Na miejscu pojawiły się służby lotniskowe, przedstawiciele przewoźnika, straży granicznej, policji oraz polskiej komisji badania wypadków lotniczych. - Samolot wylądował ok 19:20. Służby natychmiast podjęły działania - powiedział Mariusz Szpikowski, dyrektor Lotniska Chopina w Warszawie.
- Nikomu nic się nie stało. Wszyscy pasażerowie w sposób bezpieczny opuścili pokład samolotu. Według moich informacji, samolot wylądował z opuszczonym podwoziem, bo w trakcie lądowania doszło do złożenia się przedniego podwozia. Lądowanie odbyło się jednak w sposób łagodny. Na pokładzie było 59 osób plus cztery osoby załogi. Wszyscy zostali przewiezieni do salonu VIP, gdzie została im zapewniona opieka – powiedział dyrektor warszawskiego lotniska.
Dodał, że pasażerami zajęli się lekarze. - Czuwało nad nimi około 15 pracowników służb medycznych, którzy każdego z tych pasażerów przebadali i zabezpieczyli od strony medycznej. Została zapewniona też pomoc psychologiczna, a także napoje i posiłki. (...) Z 59 osób przewiezionych do salonu VIP około pół godziny później jedna zgłosiła problemy medyczne. Została przewieziona do szpitala. Prawdopodobnie było to związane z samym stresem z powodu lądowania. Osoba zgłosiła dolegliwości związane z dusznościami w klatce piersiowej - powiedział Szpikowski.
ZOBACZ TEŻ: Samolot LOT-u lądował na Okęciu bez przedniego podwozia. "To było perfekcyjne lądowanie"
Prof. Marcin Gieryk, który był na pokładzie samolotu, w rozmowie z portalem tvnwarszawa.pl powiedział, że pasażerowie już w połowie lotu zostali poinformowani o awaryjnym lądowaniu.
- Powiedzieli nam, że będziemy lądować w nietypowej pozycji, z głową między kolanami, czyli tak zwanej pozycji bezpiecznej. (…) Polecili zabrać tylko to, co mamy na sobie. Część pasażerów się ubrała, ja wziąłem marynarkę. Kiedy padła komenda o lądowaniu i umieszczeniu głowy między kolanami, wszyscy się do tego dostosowali – powiedział prof. Gieryk. Dodał, że w trakcie lądowania było słychać „szorowanie samolotu po płycie lotniska”.

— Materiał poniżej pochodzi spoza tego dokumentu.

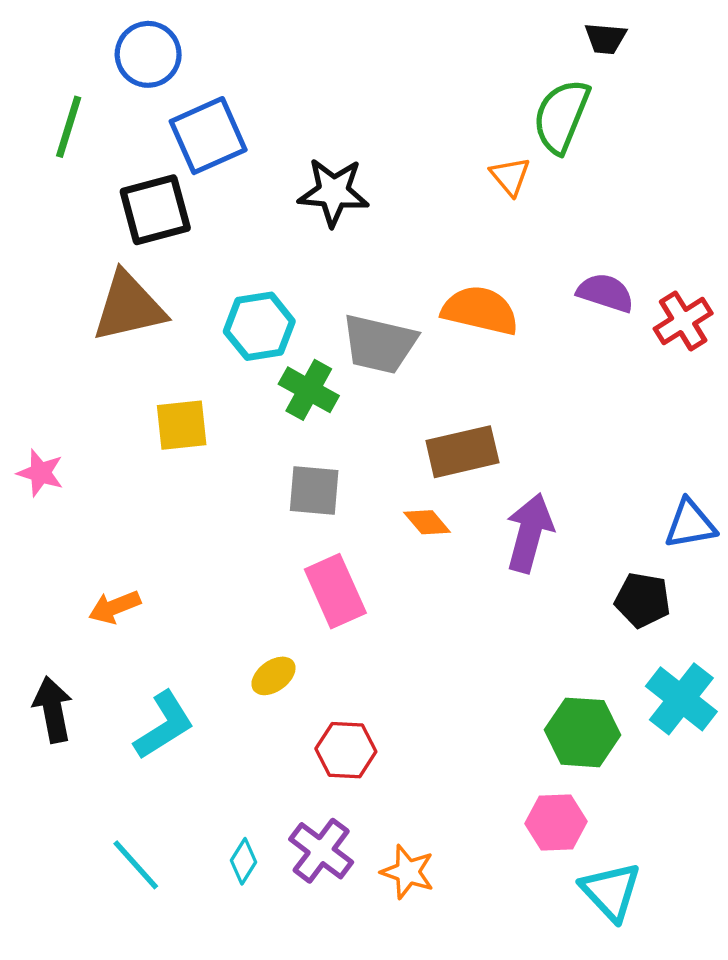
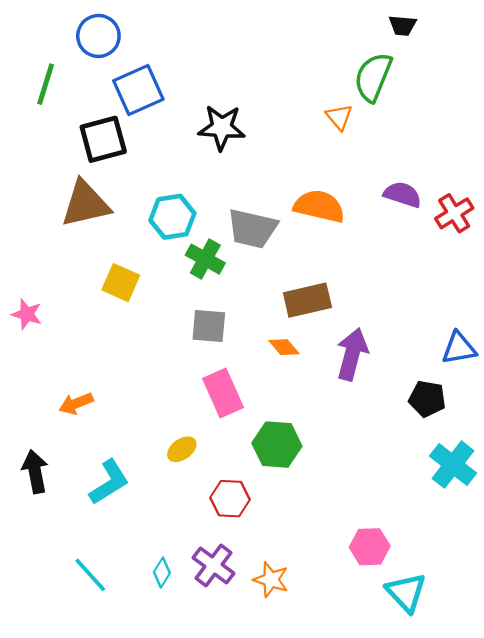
yellow square: (182, 425) -> (121, 283), turned 30
green hexagon: (583, 732) -> (277, 445), moved

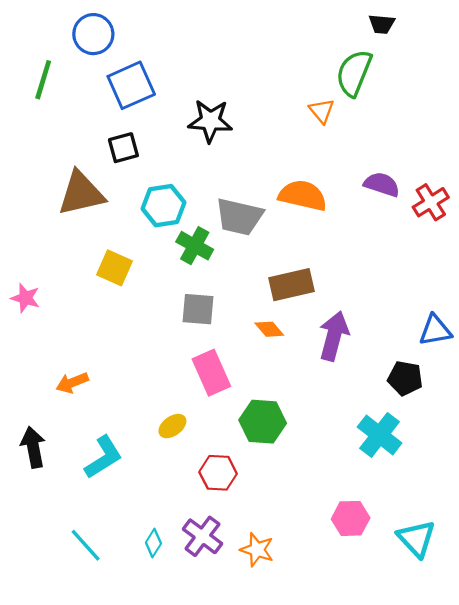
black square: (103, 139) -> (123, 148), moved, size x0.7
cyan cross: (453, 465) -> (380, 435), moved
cyan triangle: (406, 593) -> (416, 539), moved

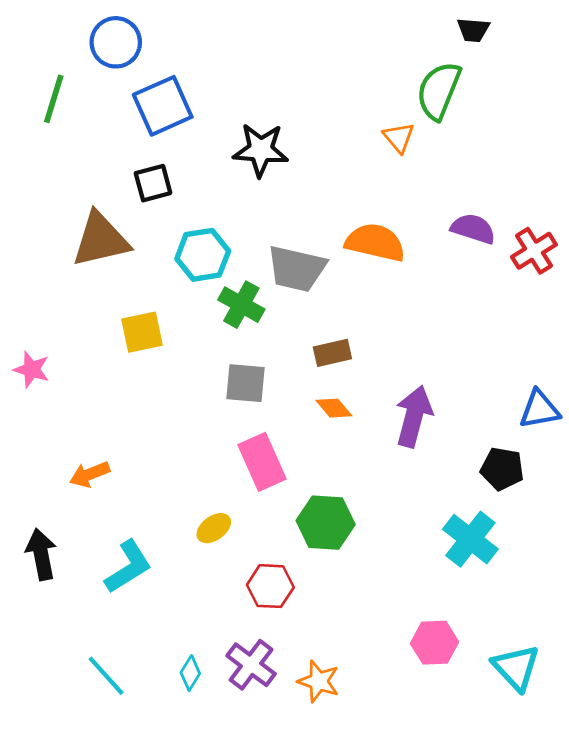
yellow square: (115, 268) -> (142, 332), turned -36
brown rectangle: (292, 285) -> (332, 353), moved, size x0.7

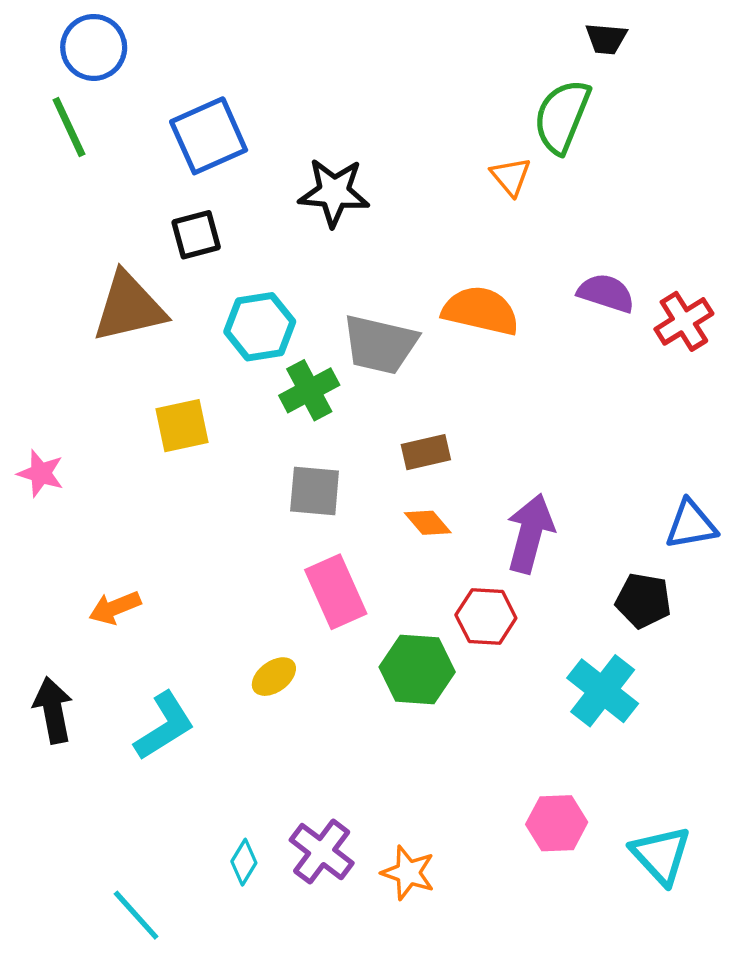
blue circle: (116, 42) -> (94, 47), moved
green line: (54, 99) -> (69, 127), turned -42
green cross: (241, 305) -> (309, 390), turned 33
red hexagon: (270, 586) -> (486, 616), moved
cyan line: (106, 676) -> (136, 915), moved

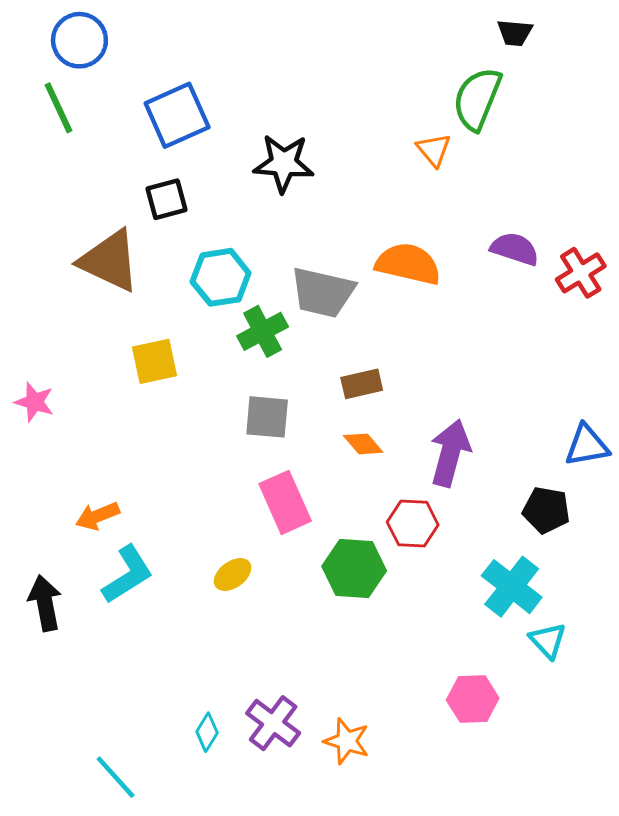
brown triangle: (129, 307) -> (110, 261), turned 38
cyan L-shape: (164, 726) -> (128, 575), moved
cyan triangle: (661, 855) -> (548, 641), moved, size x0.7

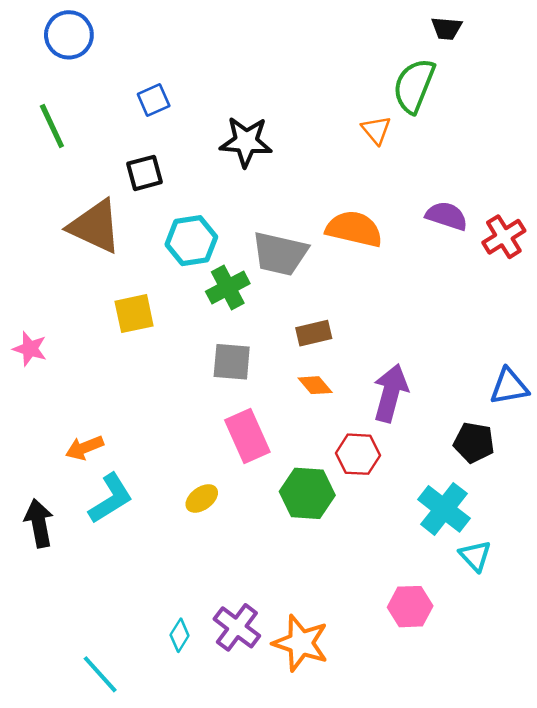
green line: (58, 108) -> (52, 126), moved
blue square: (177, 115) -> (154, 100), size x0.6
orange star: (347, 741) -> (301, 643), size x1.4

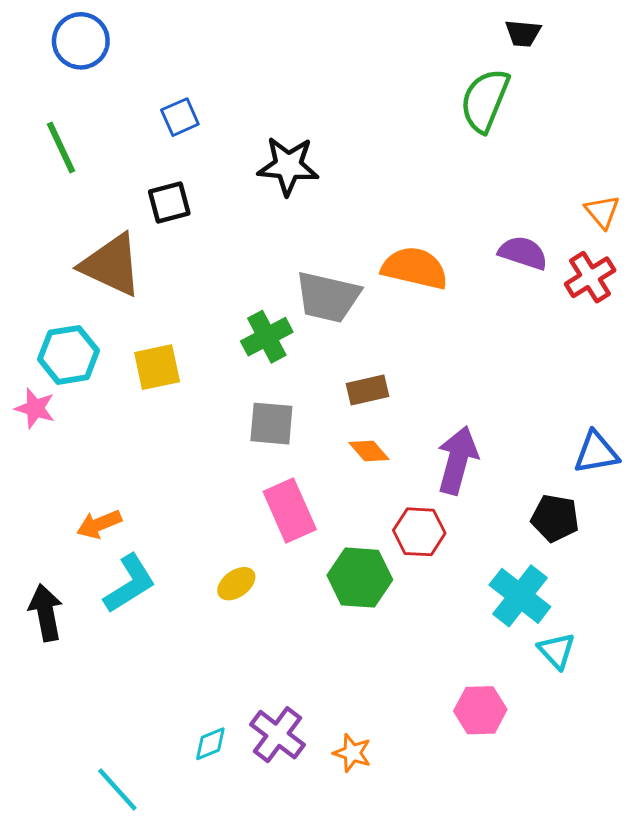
orange triangle: (376, 130) -> (602, 212), moved
cyan hexagon: (191, 241) -> (69, 355), moved
cyan diamond: (180, 635) -> (210, 744), turned 36
orange star: (301, 643) -> (352, 753), size x0.6

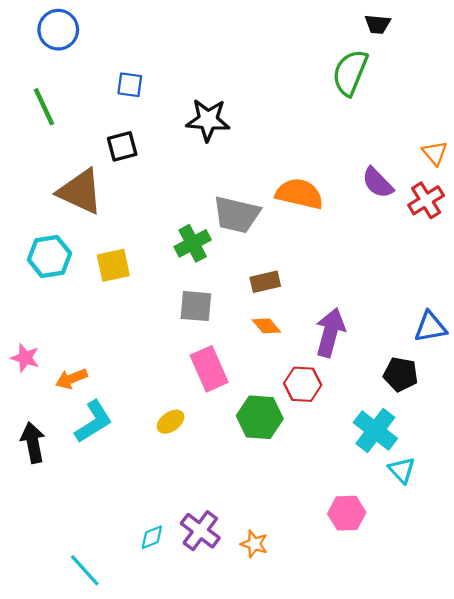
blue square: (180, 117) -> (130, 85), turned 32
purple semicircle: (523, 253) -> (378, 183), turned -152
pink star: (35, 408) -> (25, 358), moved

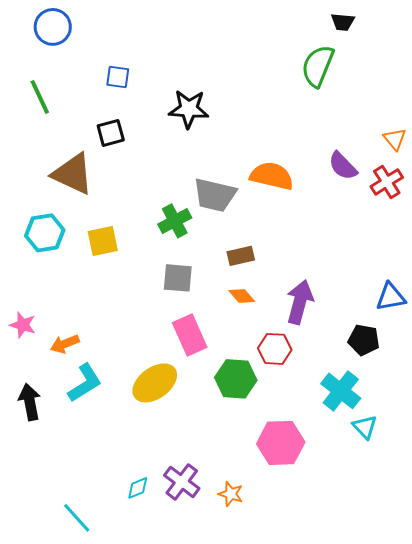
yellow ellipse: (171, 422) -> (155, 383), size x1.8
pink hexagon: (347, 513) -> (281, 443), moved, size x1.4

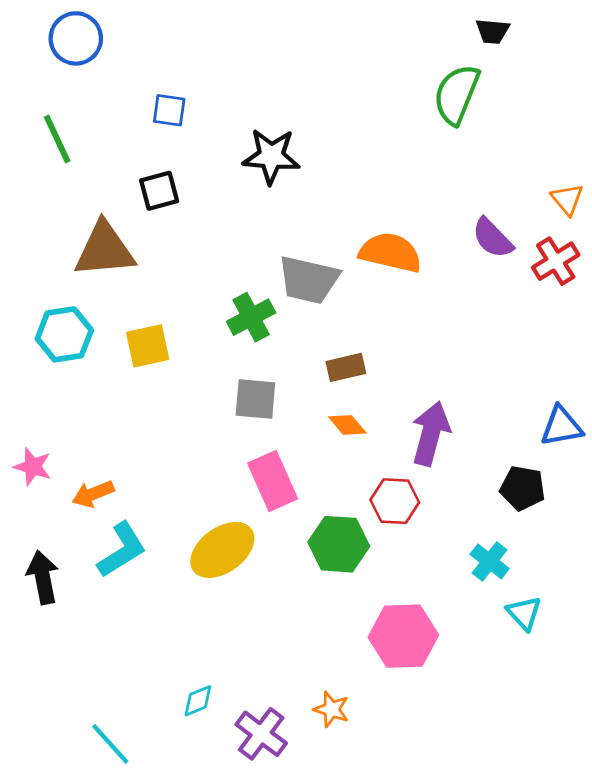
brown triangle: (73, 174) -> (105, 250), turned -30
cyan cross: (341, 391) -> (490, 561), size x0.7
purple cross: (182, 482) -> (261, 734), moved

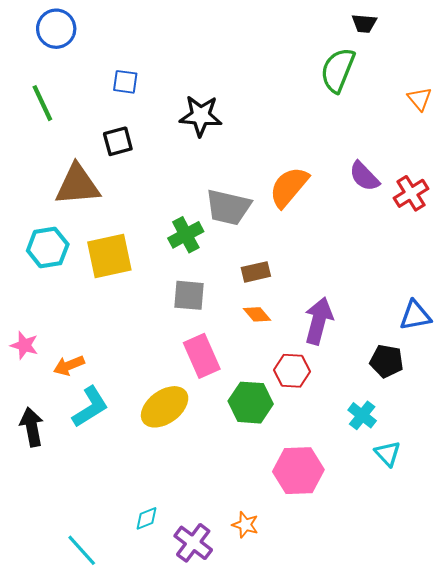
orange triangle: (567, 199) -> (419, 99), moved
orange semicircle: (390, 252) -> (289, 187), turned -63
yellow square: (148, 346) -> (109, 256), size x1.4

Czytelnik, który skontaktował się z nami przez fanpage Gazeta.pl na Facebooku, a którego ojciec był na pokładzie, tak zrelacjonował dla nas ewakuację:
- Sama ewakuacja pozostawia wiele do życzenia. Po wyjściu na płytę lotniska nie spotkali nikogo, kto mógłby pokierować tymi ludźmi, co mają dalej robić, gdzie się udać, czy na coś czekać. Nikt nic nie wiedział.